İnsan aklının alamayacağı ölçekteki bu yıkımın ardından, toplumun her kesimi bir suçlu arayışına girdi doğal olarak. Yaşanan acılardan birileri sorumlu olmalıydı elbette ve bu bağlamda en kolay hedef yapı denetim firmaları oldu. Oysa ki durum hiç de öyle değildi.
Bilindiği gibi inşaat sektörü çok halkalı bir zincir gibidir. Bir bina tamamlanana kadar sürece pek çok kişi, kurum ve kuruluş müdahildir. Deprem Yönetmeliğinden başlayarak, imar planlarını hazırlayan ilgili idareler, zemin etüt çalışmasını hazırlayan jeoloji ve jeofizik mühendisleri, proje müellifi dediğimiz projeleri hazırlayan mühendisler, yapı denetim kuruluşları, yapı laboratuvarları, şantiye şefleri, müteahhitler, inşaat ustaları, beton firmaları ve nihayet yapı sahipleri bu zincirin halkalarını oluşturmaktadır.
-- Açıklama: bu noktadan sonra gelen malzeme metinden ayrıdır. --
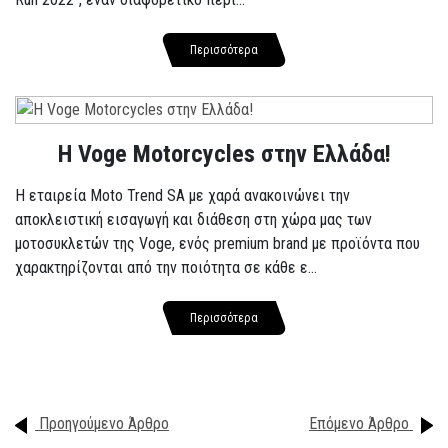
Περισσότερα
H Voge Motorcycles στην Ελλάδα!
Η εταιρεία Moto Trend SA με χαρά ανακοινώνει την
αποκλειστική εισαγωγή και διάθεση στη χώρα μας των
μοτοσυκλετών της Voge, ενός premium brand με προϊόντα που
χαρακτηρίζονται από την ποιότητα σε κάθε ε...
Περισσότερα
Προηγούμενο Άρθρο
Επόμενο Άρθρο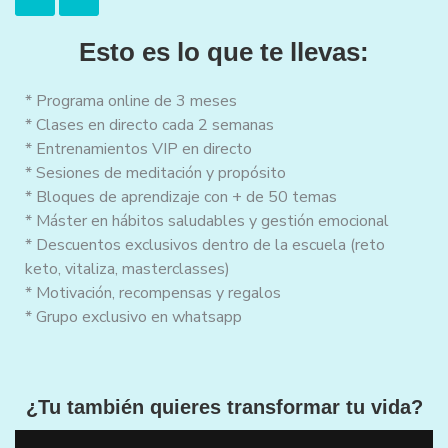
Esto es lo que te llevas:
* Programa online de 3 meses
* Clases en directo cada 2 semanas
* Entrenamientos VIP en directo
* Sesiones de meditación y propósito
* Bloques de aprendizaje con + de 50 temas
* Máster en hábitos saludables y gestión emocional
* Descuentos exclusivos dentro de la escuela (reto
keto, vitaliza, masterclasses)
* Motivación, recompensas y regalos
* Grupo exclusivo en whatsapp
¿Tu también quieres transformar tu vida?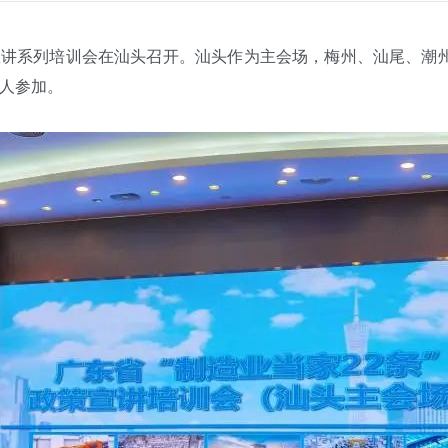
宣讲系列培训会在汕头召开。汕头作为主会场，梅州、汕尾、潮州
0人参加。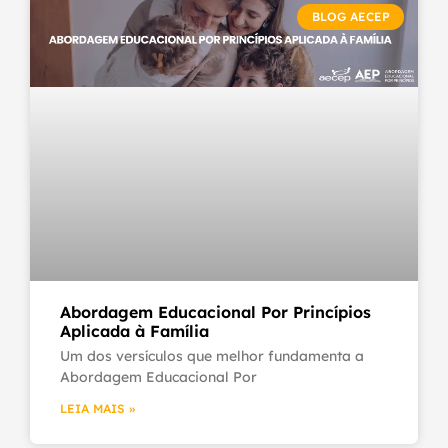
BLOG AECEP
Abordagem Educacional Por Princípios
Aplicada à Família
Um dos versículos que melhor fundamenta a
Abordagem Educacional Por
LEIA MAIS »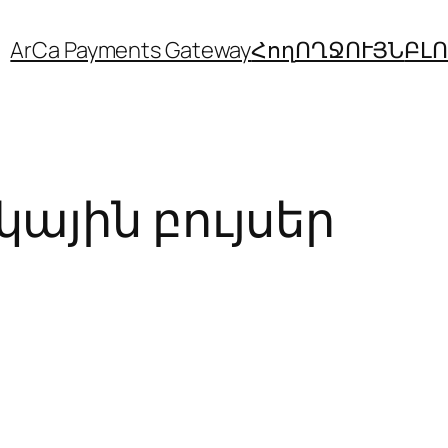
ArCa Payments Gateway
Հող
ՈՂՋՈՒՅՆ
ԲԼ
կային բույսեր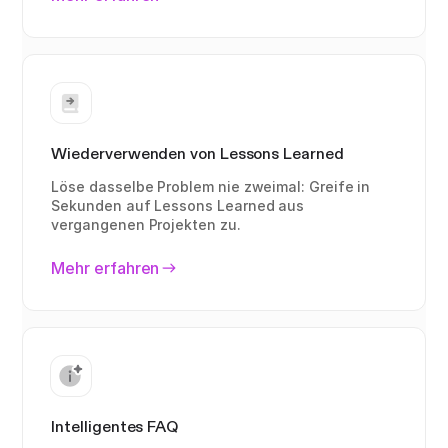
Wiederverwenden von Lessons Learned
Löse dasselbe Problem nie zweimal: Greife in
Sekunden auf Lessons Learned aus
vergangenen Projekten zu.
Mehr erfahren
Intelligentes FAQ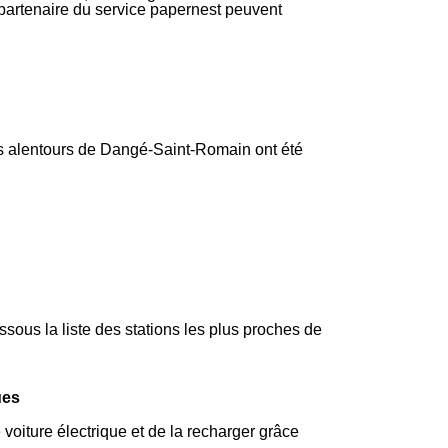
f partenaire du service papernest peuvent
es alentours de Dangé-Saint-Romain ont été
ous la liste des stations les plus proches de
ues
voiture électrique et de la recharger grâce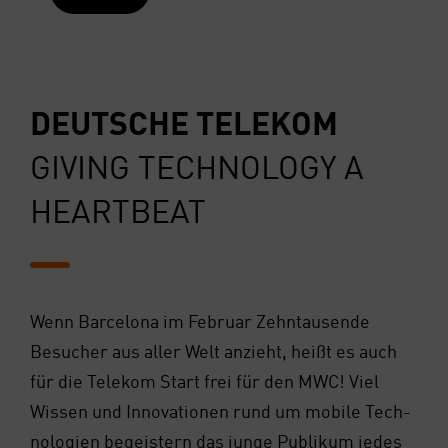
DEUT­SCHE TELE­KOM
GIVING TECH­NO­LO­GY A
HEART­BEAT
Wenn Bar­ce­lo­na im Febru­ar Zehn­tau­sen­de
Besu­cher aus aller Welt anzieht, heißt es auch
für die Tele­kom Start frei für den MWC! Viel
Wis­sen und Inno­va­tio­nen rund um mobi­le Tech­
no­lo­gien begeis­tern das jun­ge Publi­kum jedes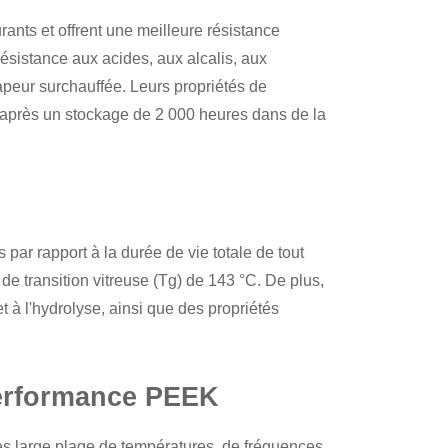
rants et offrent une meilleure résistance
sistance aux acides, aux alcalis, aux
apeur surchauffée. Leurs propriétés de
après un stockage de 2 000 heures dans de la
s par rapport à la durée de vie totale de tout
de transition vitreuse (Tg) de 143 °C. De plus,
et à l'hydrolyse, ainsi que des propriétés
 performance PEEK
rès large plage de températures, de fréquences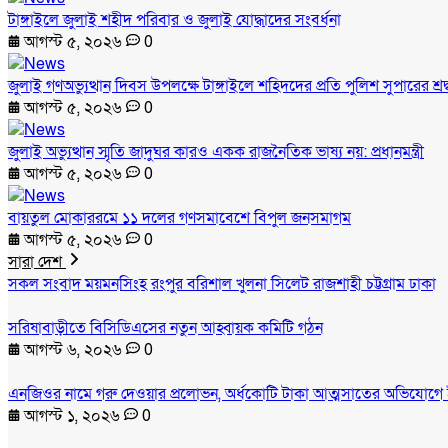
টাঙ্গাইলে জুলাই শহীদ পরিবার ও জুলাই যোদ্ধাদের সংবর্ধনা
আগস্ট ৫, ২০২৬
0
জুলাই গণঅভ্যুত্থান দিবস উপলক্ষে টাঙ্গাইলে শহিদদের প্রতি পুলিশ সুপারের শ্রদ
আগস্ট ৫, ২০২৬
0
জুলাই অভ্যুত্থান স্মৃতি জাদুঘর কারও একক রাজনৈতিক ভাষ্য নয়: প্রধানমন্ত্রী
আগস্ট ৫, ২০২৬
0
বায়তুল মোকাররমে ১১ দলের গণসমাবেশে বিপুল জনসমাগম
আগস্ট ৫, ২০২৬
0
সারা দেশ
সকল সংবাদ
ময়মনসিংহ
রংপুর
বরিশাল
খুলনা
সিলেট
রাজশাহী
চট্টগ্রাম
ঢাকা
সরিষাবাড়ীতে বিসিডিএসের নতুন আহ্বায়ক কমিটি গঠন
আগস্ট ৬, ২০২৬
0
এনজিওর নামে গরু দেওয়ার প্রলোভন, অর্ধকোটি টাকা আত্মসাতের অভিযোগে 
আগস্ট ১, ২০২৬
0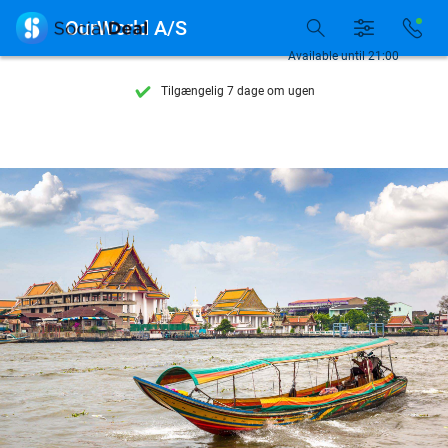

OurWorld A/S
Se flere end 15.000 deals
Available until 21:00
Tilgængelig 7 dage om ugen
10+ millioner medlemmer
9,4
baseret på
206.200 anmeldelser
Se flere end 15.000 deals
Tilgængelig 7 dage om ugen
10+ millioner medlemmer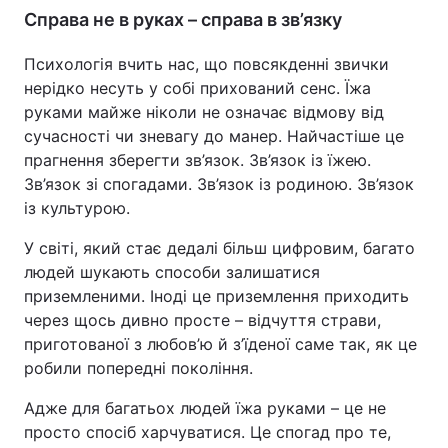
Справа не в руках – справа в зв’язку
Психологія вчить нас, що повсякденні звички
нерідко несуть у собі прихований сенс. Їжа
руками майже ніколи не означає відмову від
сучасності чи зневагу до манер. Найчастіше це
прагнення зберегти зв’язок. Зв’язок із їжею.
Зв’язок зі спогадами. Зв’язок із родиною. Зв’язок
із культурою.
У світі, який стає дедалі більш цифровим, багато
людей шукають способи залишатися
приземленими. Іноді це приземлення приходить
через щось дивно просте – відчуття страви,
приготованої з любов’ю й з’їденої саме так, як це
робили попередні покоління.
Адже для багатьох людей їжа руками – це не
просто спосіб харчуватися. Це спогад про те,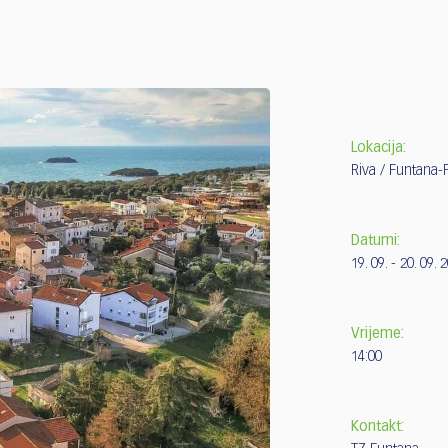
Lokacija:
Riva / Funtana-
Datumi:
19. 09. - 20. 09. 
Vrijeme:
14:00
Kontakt: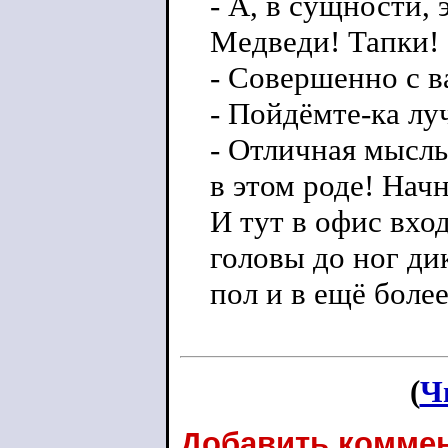
- А, в сущности, 
Медведи! Тапки!
- Совершенно с в
- Пойдёмте-ка лу
- Отличная мысль
в этом роде! Нач
И тут в офис вхо
головы до ног ди
пол и в ещё боле
(
Ч
Добавить коммен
Depremden sonra yapılan çalışmalar medyadakinden farklı bir tablo ortaya koymuştur. Bölgede yapılan çalışmalarda elde edilen ilk verilere göre, yıkılan binaların içinde yapı denetimli binaların oranı konusunda da yakın geçmişte Çevre, Şehircilik ve İklim Değişikliği Bakanımız Sn. Özhaseki ile derneğimizin yaptığı görüşmede oranın binde 2 düzeyinde olduğu dile getirilmiştir.
Sorumluluktan kaçtığımız yönünde bir algı oluşmasını istemeyiz; bilakis sorumluluklarımızın sonuna kadar arkasındayız ancak haksız yere suçlanmak da istemeyiz. Amacımız, yapı denetim sistemi ile ilgili dezenformasyonun önüne geçmektir. Her yeni tabir edilen ve yıkılan bina Yapı Denetimli değildi. Bizler, yıkılan yapı denetimli binaların yıkılma sebeplerinin belirlenmesinin ve sorumluların gerekli cezaları almasının takipçisiyiz.
Rakamların ortaya koyduğu üzere, yıkımların çok büyük bir kısmı denetimsiz eski yapı stoğu kaynaklı, yine önemli bir kısmı da zemin kaynaklıdır. Dolayısıyla bu denetimsiz eski yapı stoğunun ivedilikle dönüştürülmesi, imara açık veya açılacak alanların zemin çalışmalarının en yüksek hassasiyetle yapılması gerekmektedir.